(Task instructions): Though the records contain pictures, copy none of them; repeat exactly the lines from the one with "계획했던 일들이 소망대로 성취가 되고 큰 이득과 영예 등 발전과" to the end.

Segment Open

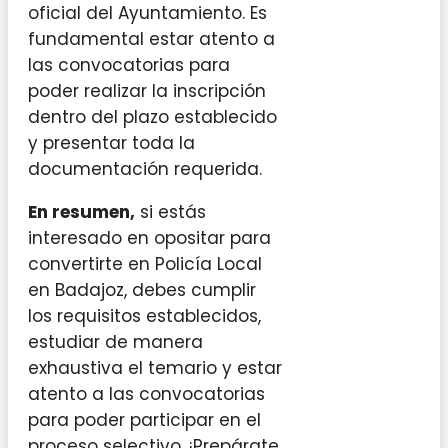
oficial del Ayuntamiento. Es
fundamental estar atento a
las convocatorias para
poder realizar la inscripción
dentro del plazo establecido
y presentar toda la
documentación requerida.
En resumen,
si estás
interesado en opositar para
convertirte en Policía Local
en Badajoz, debes cumplir
los requisitos establecidos,
estudiar de manera
exhaustiva el temario y estar
atento a las convocatorias
para poder participar en el
proceso selectivo. ¡Prepárate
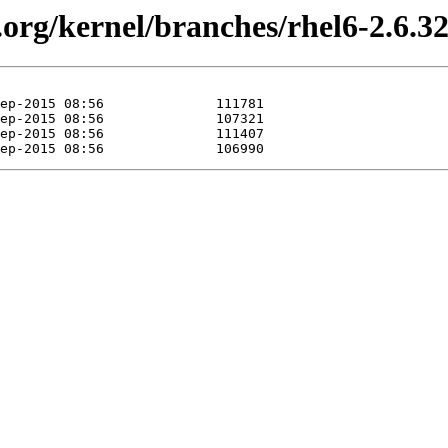
org/kernel/branches/rhel6-2.6.32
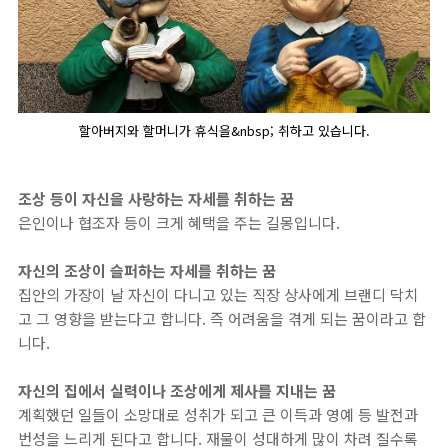
할아버지와 할머니가 휴식을&nbsp; 취하고 있습니다.
조상 등이 자신을 사랑하는 자세를 취하는 꿈
은인이나 협조자 등이 크게 혜택을 주는 길몽입니다.
자신의 조상이 슬퍼하는 자세를 취하는 꿈
집안의 가장이 날 자신이 다니고 있는 직장 상사에게 브랜디 닥치
고 그 영향을 받는다고 합니다. 즉 어려움을 겪게 되는 꿈이라고 합
니다.
자신의 집에서 실력이나 조상에게 제사를 지내는 꿈
계획했던 일들이 소망대로 성취가 되고 큰 이득과 영예 등 발전과
번성을 느리게 된다고 합니다. 재물이 성대하게 많이 차려 질수록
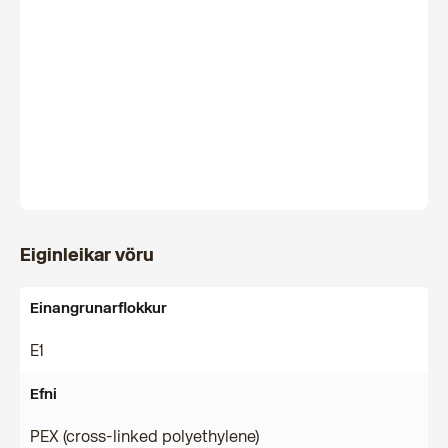
Eiginleikar vöru
Einangrunarflokkur
E1
Efni
PEX (cross-linked polyethylene)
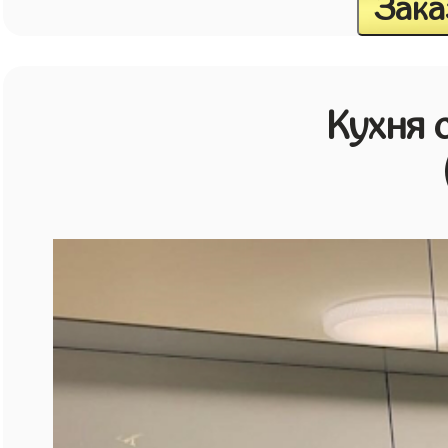
Зака
Кухня 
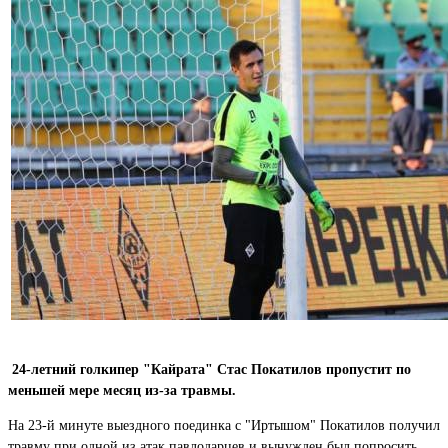
24-летний голкипер "Кайрата" Стас Покатилов пропустит по
меньшей мере месяц из-за травмы.
На 23-й минуте выездного поединка с "Иртышом" Покатилов получил
травму при одной из атак павлодарцев и вынужден был попросить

Segment Closed

(Solved exercise):
계획했던 일들이 소망대로 성취가 되고 큰 이득과 영예 등 발전과
번성을 느리게 된다고 합니다. 재물이 성대하게 많이 차려 질수록
Eiginleikar vöru
Einangrunarflokkur
E1
Efni
PEX (cross-linked polyethylene)
Зака
Кухня 
24-летний голкипер "Кайрата" Стас Покатилов пропустит по
меньшей мере месяц из-за травмы.
На 23-й минуте выездного поединка с "Иртышом" Покатилов получил
травму при одной из атак павлодарцев и вынужден был попросить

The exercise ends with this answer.